Kedua, Badan REDD+ mengulang jebakan kompromistis lembaga-lembaga serupa yang akhirnya hanya mempunyai kewenangan koordinatif dan komunikatif. Banyak faktamembuktikan bahwa kewenangan koordinasi hanya menjadi pepesan kosong dan pemanis bibir. Mengingat besarnya persoalan kehutanan, termasuk tantangan politik yang dihadapi,Badan REDD+ seharusnya diberi ruang untuk mengevaluasi kinerja berbagai sektor, termasuk kehutanan, tambang dan perkebunan/pertanian, terutama dalam kaitannya dengan pelepasan emisi.
Koalisi memandang bahwa pembentukan Lembaga REDD+ ini telah terjebak dalam titik kompromi antar sektor yang menggelikan. Lembaga ini telah kehilangan kesempatan untuk meninjau perilaku deforestasi terpimpin yang digawangi sektor ekstraktif dan tidak cukup kuat untuk memberi diagnosa kebijakan yang tepat.
Ketiga, Perpres ini dibentuk menjelang PEMILU 2014 dimana transaksi dan ongkos politik mulai dikumpulkan oleh berbagai partai. Kewenangan lembaga ini yang nampaknya banyak menyinggung isu pendanaan REDD+ patut dijaga dari korupsi politik.
Masyarakat sipil mengapresiasi adanya kerangka pengaman pendanaan untuk mencegah resiko penyalahgunaan maupun penyimpangan. Namun, Koalisi NGO mencermati belum jelasnya kerangka pengaman yang dimaksud dalam Perpres berpotensi membuka penyalahgunaan maupun penelikungan makna kerangka pengaman untuk memuluskan kepentingan tertentu terkait Pemilu.
Keempat, Koalisi NGO menyerukan agar Badan REDD+ tidak terjebak dalam pendekatan proyek karena kompleksitas permasalahan kehutanan di Indonesia tidak akan dapat diselesaikan hanya dengan proyek REDD+, seberapa pun besar nilainya. Hal ini karena yang menjadi permasalahan bukanlah dana, melainkan kejelasan langkah dan kemauan politik.
Kelima, Koalisi juga memperingatkan bahwa Perpres 62/2013 masih mengandung jebakan definisi yang mengartikan deforestasi hanya sebagai “perubahan secara permanen dari areal berhutan menjadi tidak berhutan.” Artinya, pembukaan “kebun” HTI ataupun sawit tidak dianggap sebagai deforestasi. Dalam konteks tumpang tindih perizinan, kacaunya penataan ruang, dan korupsi, definisi deforestasi semacam ini sangatlah lemah.
Namun Koalisi mengapresiasi adanya niat Pemerintah melalui Perpres ini untuk mendapatkan sumber pendanaan yang mandiri dan tidak terikat (pasal 25) sebagai bentuk independensi dan kedaulatan dalam pengelolaan pendanaan.

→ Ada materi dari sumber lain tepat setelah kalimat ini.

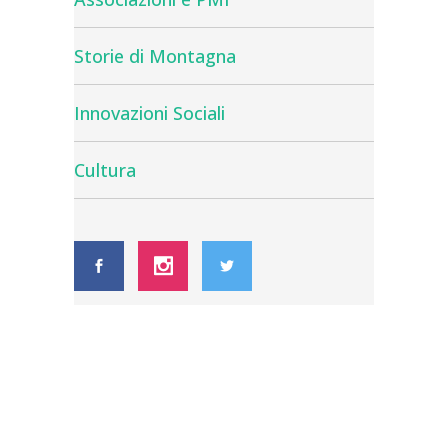
Storie di Montagna
Innovazioni Sociali
Cultura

Menurut mereka, seharusnya pasal 25 melindungi segala pengelolaan sektor kehutanan melalui REDD+ dari segala bentuk intervensi pendanaan dalam bentuk hutang, bantuan teknis, maupun hibah dengan syarat.
Pemerintah diimbau tidak menjadikan pasar karbon sebagai sumber pembiayaan bagi perbaikan hutan karena selain tidak dapat diandalkan untuk menghasilkan pengurangan emisi GRK, langkah ini juga tidak akan memberikan perlindungan hutan tambahan dan keadilan lingkungan. (Marwan Azis).